第十三話「喧嘩」
「戻ったぞ」
「なんと、生きて戻ったか」
二三三○。
チャールズが死人を見る様な目で俺を見てくる。毒草が入った麻袋を2つとも確認し、椅子へ腰掛ける。
チャールズは自分が閉じ込められていた鉄の檻の上に立って俺に説明を求めてくる。……まるで子供だな。
「奴を見ておそれをなして逃げたか、それとも奇跡でも起こしたか?」
本日購入した野草図鑑を読みながらその言葉を一瞥する。
「奇跡なんかは起きやしない。それにちゃんと戦っている」
「では途中で…………いや、太郎……お主、今?」
どうやらチャールズは俺の言葉の意味に気付いたようだ。そう俺は――
「まだ戦っている最中だ」
「そうか、そういう事か……。フッ、面白い……面白いぞ太郎よ!」
あの時、俺はレプリカキングの死角から、様子を伺った。
レプリカキングはオークレプリカの身体の約2倍の大きさで、体毛がやや赤みを帯びていた。そして、俺の手槍の3倍程の大きさの鉄槍を持っていた。

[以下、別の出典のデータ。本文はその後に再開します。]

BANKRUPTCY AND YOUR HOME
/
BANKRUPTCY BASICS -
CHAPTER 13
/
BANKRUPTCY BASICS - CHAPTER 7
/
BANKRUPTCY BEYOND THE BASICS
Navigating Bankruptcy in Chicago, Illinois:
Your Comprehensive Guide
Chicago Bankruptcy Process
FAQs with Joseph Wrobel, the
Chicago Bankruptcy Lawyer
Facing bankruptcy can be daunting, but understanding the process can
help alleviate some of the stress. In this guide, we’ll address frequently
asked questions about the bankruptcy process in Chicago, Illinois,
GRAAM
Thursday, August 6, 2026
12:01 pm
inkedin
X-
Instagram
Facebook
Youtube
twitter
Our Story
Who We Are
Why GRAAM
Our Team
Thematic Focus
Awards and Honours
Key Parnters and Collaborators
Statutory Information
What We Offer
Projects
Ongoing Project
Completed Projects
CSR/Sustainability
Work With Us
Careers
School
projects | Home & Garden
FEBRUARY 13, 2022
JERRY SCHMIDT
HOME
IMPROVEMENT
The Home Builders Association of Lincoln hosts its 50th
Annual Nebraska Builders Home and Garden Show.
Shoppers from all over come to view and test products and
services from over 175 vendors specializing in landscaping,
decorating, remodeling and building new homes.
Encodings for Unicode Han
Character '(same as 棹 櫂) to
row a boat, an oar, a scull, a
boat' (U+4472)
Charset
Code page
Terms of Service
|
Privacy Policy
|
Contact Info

足の運びや遠目でも感じる威圧感から、下手をすると本当に殺されてしまうような戦力だと認識せざるを得なかった。
俺は3本の矢にフォースを施した。そして――
「――命中させて帰ってきたというわけだな?」
「そう、傷は1日やそこらで回復しない。手当てを習得している人間ならまだしも、相手は魔物。ならば我々が徐々に攻撃を繰り返し、相手の戦力を削いだ方が効率的だ。命の危険を冒してまで奴の徳に執着するなど愚の骨頂だ」
「フハハハハッ! なるほどな、明日には我もフォース操作が使えるようになる。そこで奴に止めを……という訳か」
尻尾を振り回しながら喜んでいる……いや、楽しそうというのが正解か。竜の感情表現は尻尾に依存している可能性が高いな。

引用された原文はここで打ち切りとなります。